Namun, ada satu hal yang diungkapkan oleh salah satu juri yakni, Prof. Fasli Jalal (Wakil Menteri Pendidikan Nasional RI 2010-2012 dan Guru Besar Pascasarjana Universitas Negeri Jakarta). Beliau secara khusus mengatakan bahwa juri mencari sosok pemuda di daerah terpencil yang punya aksi nyata mengubah lingkungannya.

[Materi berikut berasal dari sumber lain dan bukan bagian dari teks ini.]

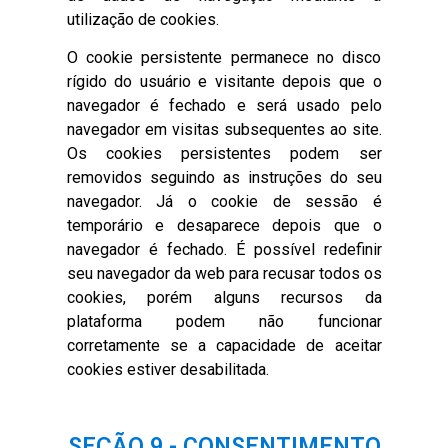
utilização de cookies.
O cookie persistente permanece no disco
rígido do usuário e visitante depois que o
navegador é fechado e será usado pelo
navegador em visitas subsequentes ao site.
Os cookies persistentes podem ser
removidos seguindo as instruções do seu
navegador. Já o cookie de sessão é
temporário e desaparece depois que o
navegador é fechado. É possível redefinir
seu navegador da web para recusar todos os
cookies, porém alguns recursos da
plataforma podem não funcionar
corretamente se a capacidade de aceitar
cookies estiver desabilitada.
SEÇÃO 9 - CONSENTIMENTO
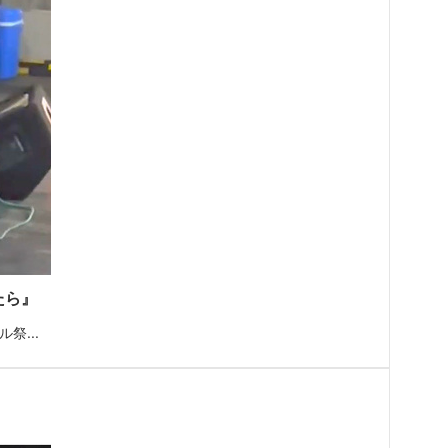
たら』
祭...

Kegiatannya tersebut bukan hanya berdampak positif bagi lingkungannya tapi tuga bagi masyarakat sekitar.
Nah, jika kamu pernah jalan-jalan ke daerah 3T (Terdepan, Terpencil dan Tertinggal) kemudian mengetahui sosok pemuda inspiratif yang bisa kamu daftarkan, jangan ragu untuk mendaftarkannya sebagai penerima Satu Indonesia Award 2017.
Pemenangnya akan menerima apresiasi berupa bantuan dana sebesar Rp 60.000.000,- dan pembinaan kegiatan.
Kegiatan yang begitu bagus untuk mengapresiasi para pemuda di daerah pesisir, khususnya para pemuda di daerah 3T yang telah banyak berbuat untuk lingkungan sekitarnya.
Betul Han, ayo klo ada calon di Sumbawa boleh didaftarkan untuk awardee selanjutnya.